She turned the manuscript over, so as to get at the last page. The greater part of it was left blank. A few lines of writing, at the top, bore the date of the day of the week and month on which Lady Lundie had dismissed her from her situation at Windygates. The entry was expressed in these terms:

“I have seen IT again to-day. The first time for two months past. In the kitchen-garden. Standing behind the young gentleman whose name is Delamayn. Resist the Devil, and he will flee from you. I have resisted. By prayer. By meditation in solitude. By reading good books. I have left my place. I have lost sight of the young gentleman for good. Who will IT stand behind? and point to next? Lord have mercy upon me! Christ have mercy upon me!”

Under this she now added the following lines, first carefully prefixing the date:

“I have seen IT again to-night. I notice one awful change. IT has appeared twice behind the same person. This has never happened before. This makes the temptation more terrible than ever. To-night, in his bedroom, between the bed-head and the wall, I have seen IT behind young Mr. Delamayn again. The head just above his face, and the finger pointing downward at his throat. Twice behind this one man. And never twice behind any other living creature till now. If I see IT a third time behind him—Lord deliver me! Christ deliver me! I daren’t think of it. He shall leave my cottage to-morrow. I would fain have drawn back from the bargain, when the stranger took the lodgings for his friend, and the friend proved to be Mr. Delamayn. I didn’t like it, even then. After the warning to-night, my mind is made up. He shall go. He may have his money back, if he likes. He shall go. (Memorandum: Felt the temptation whispering this time, and the terror tearing at me all the while, as I have never felt them yet. Resisted, as before, by prayer. Am now going down stairs to meditate against it in solitude—to fortify myself against it by good books.
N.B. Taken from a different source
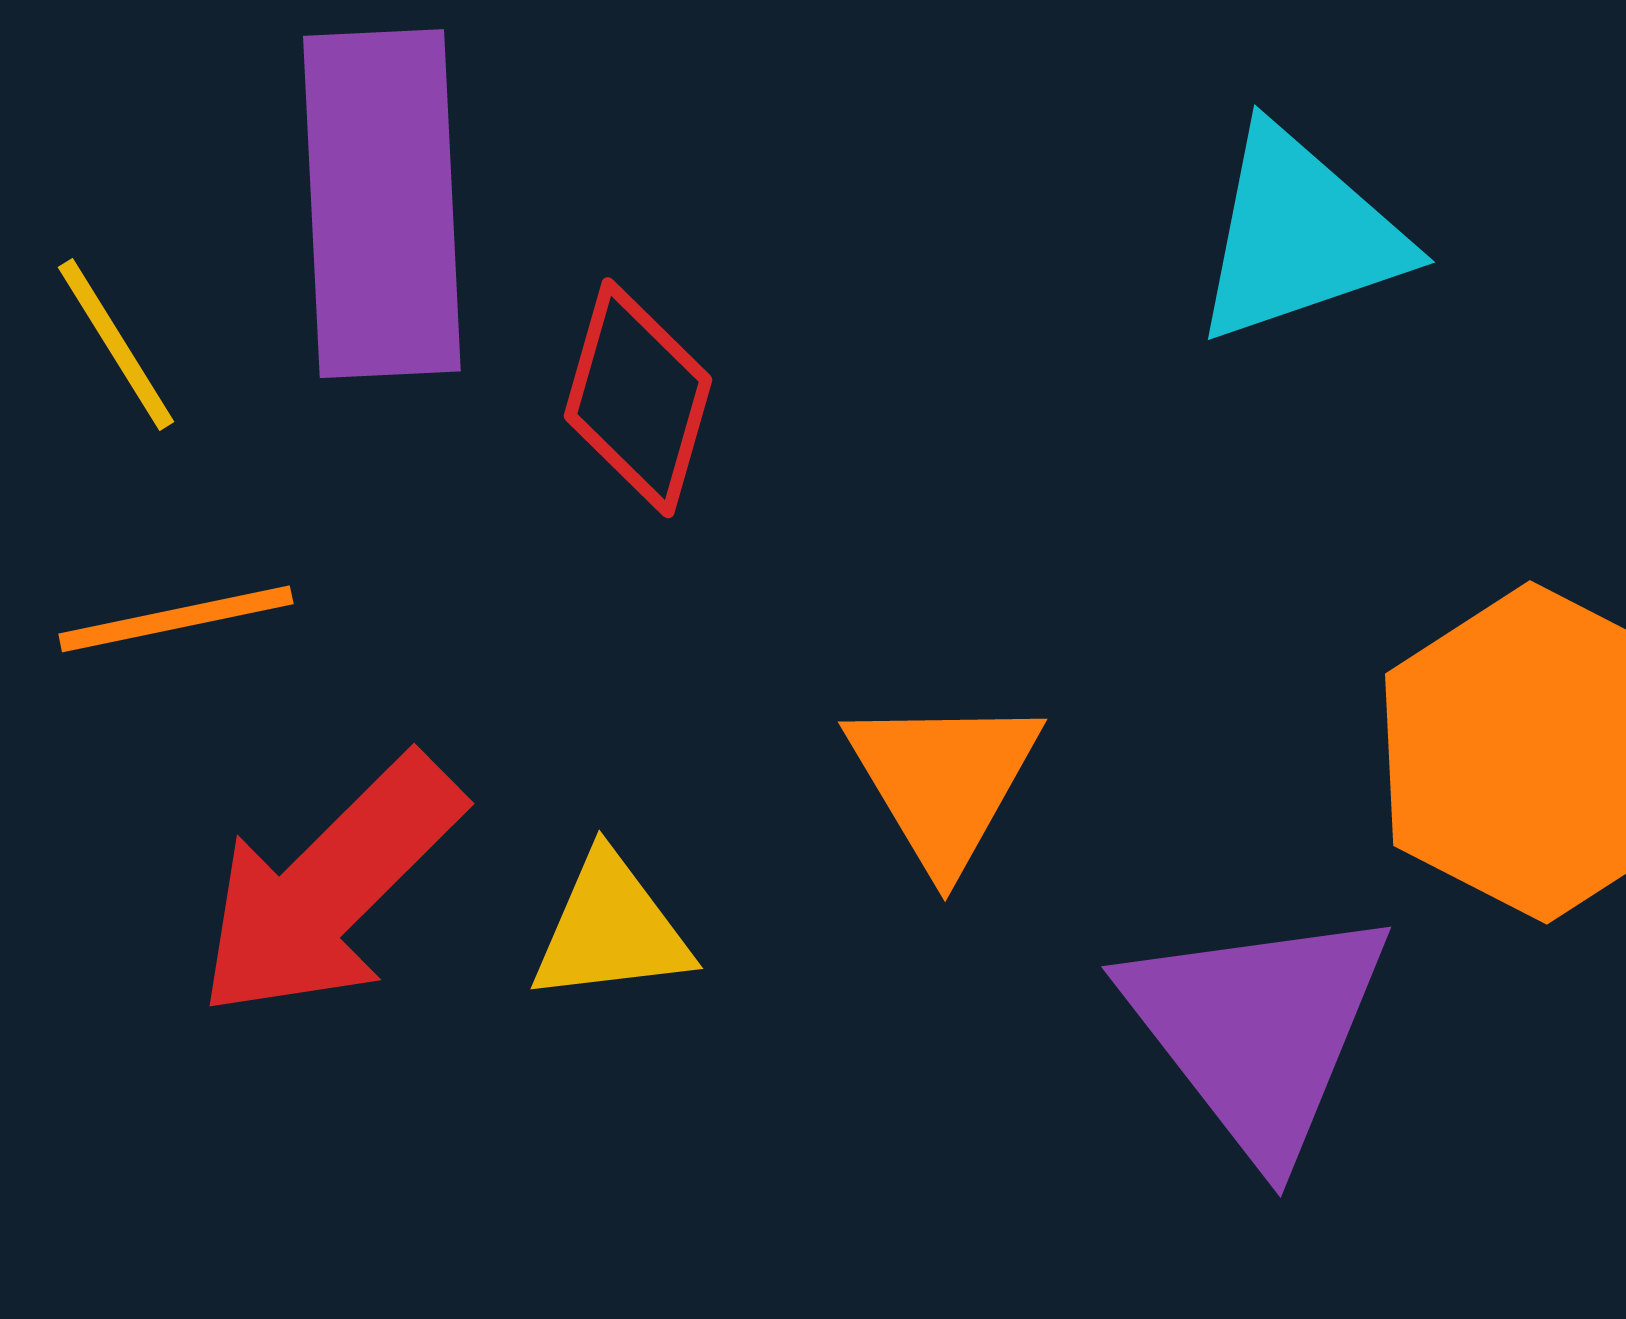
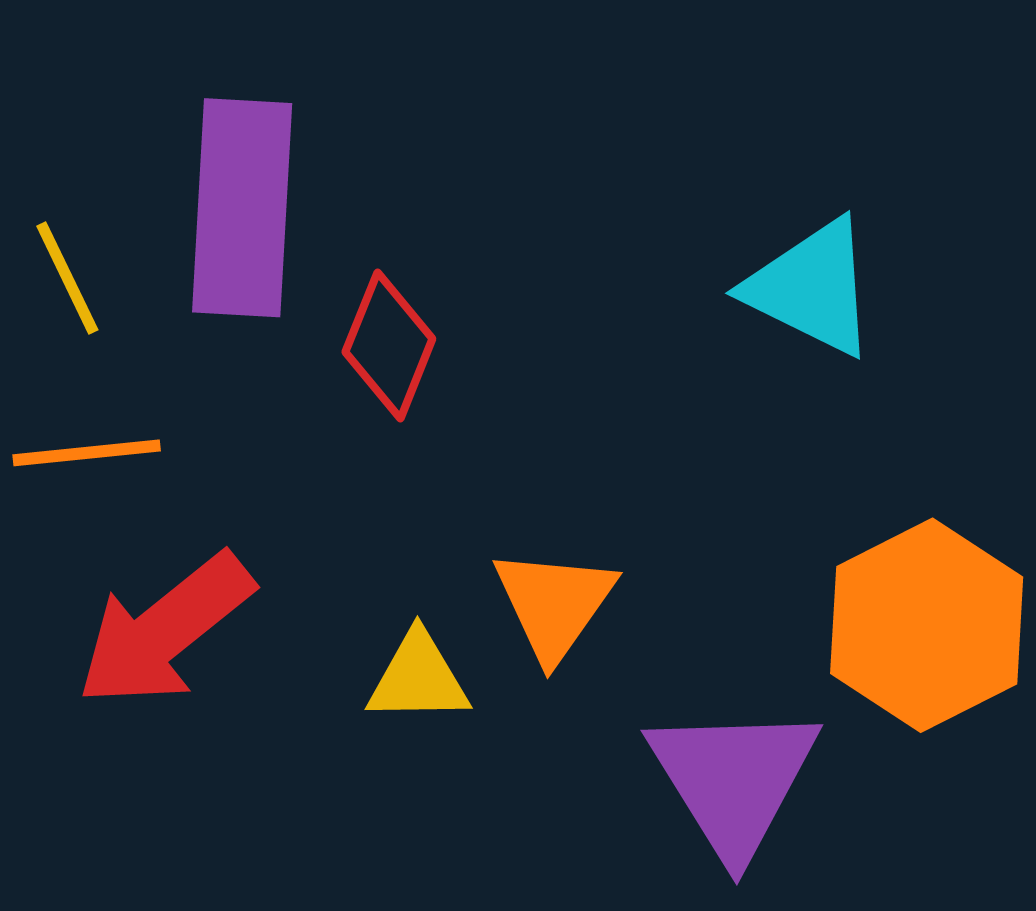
cyan triangle: (1299, 236) -> (812, 288), turned 39
yellow triangle: (611, 929) -> (418, 678), moved

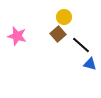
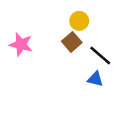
blue triangle: (90, 64) -> (95, 79), moved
Lord be merciful to me a sinner!)”

In those words she closed the entry, and put the manuscript back in the secret pocket in her stays.

She went down to the little room looking on the garden, which had once been her brother’s study. There she lit a lamp, and took some books from a shelf that hung against the wall. The books were the Bible, a volume of Methodist sermons, and a set of collected Memoirs of Methodist saints. Ranging these last carefully round her, in an order of her own, Hester Dethridge sat down with the Bible on her lap to watch out the night.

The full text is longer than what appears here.